1. Her argument rests heavily on head having the meaning source and submission not really implying authority and being mutual. Neither is persuasive.

2. She has a tendency to draw much too general conclusions from what are more nuanced discussion. For example, "there is nothing in Paul's letters to necessitate the conclusion that he saw the place of women in worship as intrinsically different from that of men." (p.108). This is at the end of a long discussion of all the reasons one might well see a difference!

3. Linked to the reason above, one ultimately feels the weight against Evans' position. She must consistently argue against what the text seems to say and ends up often with a position of the text need not mean...But the weight of passages eventually suggests that it is much more likely that the text does indeed mean what it has traditionally been taken to mean.

4. Evans notes that there clearly is a difference between men and women, but concludes it is intangible (p.130). This constantly begs the questions of why the Scriptures regularly address men and women in different ways. I.e. because her emphasis is always to show equality, Evans fails to address the actual meanings of texts too often.
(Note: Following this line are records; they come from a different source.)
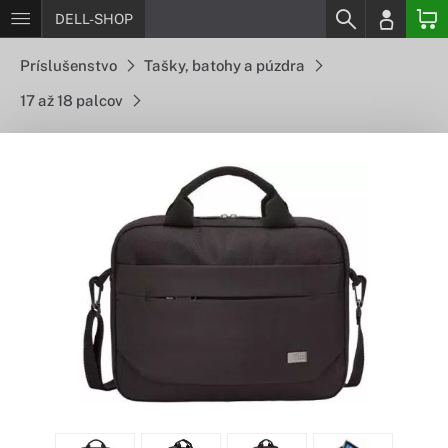
DELL-SHOP
Príslušenstvo
Tašky, batohy a púzdra
17 až 18 palcov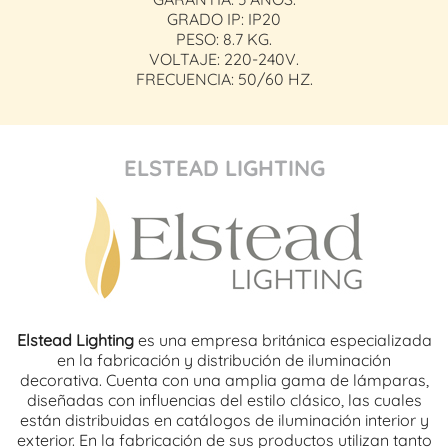
GRADO IP: IP20
PESO: 8.7 KG.
VOLTAJE: 220-240V.
FRECUENCIA: 50/60 HZ.
ELSTEAD LIGHTING
Elstead Lighting
es una empresa británica especializada
en la fabricación y distribución de iluminación
decorativa. Cuenta con una amplia gama de lámparas,
diseñadas con influencias del estilo clásico, las cuales
están distribuidas en catálogos de iluminación interior y
exterior. En la fabricación de sus productos utilizan tanto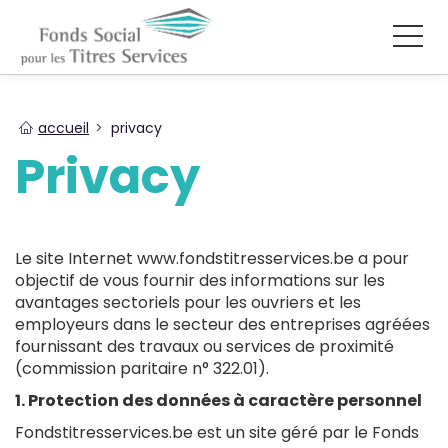
You
accueil
privacy
are
Privacy
here
Le site Internet www.fondstitresservices.be a pour
objectif de vous fournir des informations sur les
avantages sectoriels pour les ouvriers et les
employeurs dans le secteur des entreprises agréées
fournissant des travaux ou services de proximité
(commission paritaire n° 322.01).
1. Protection des données à caractère personnel
Fondstitresservices.be est un site géré par le Fonds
5. The positive evidence that Evans' adduces for an egalitarian position is too vague and often ignores the contrary evidence. For example, Evans writes "there is no indication that leadership when it was exercised by women, was in any sense different from that exercised by men." (p.130) on the basis of a discussion of allusions to people like Priscilla and Phoebe. The problem is that on the evidence Evans has just surveyed there is also no indications that this leadership was the same as men either and of course when one goes to the specific passages about men and women in leadership there is every indication that it was different.

For all those disagreements, I found Evans a stimulating reading. It is a fairly academic and heavy read (there are hundreds of footnotes for example), although not especially long (133 pages). It is a worthwhile addition to the debate, although I think ultimately misguided.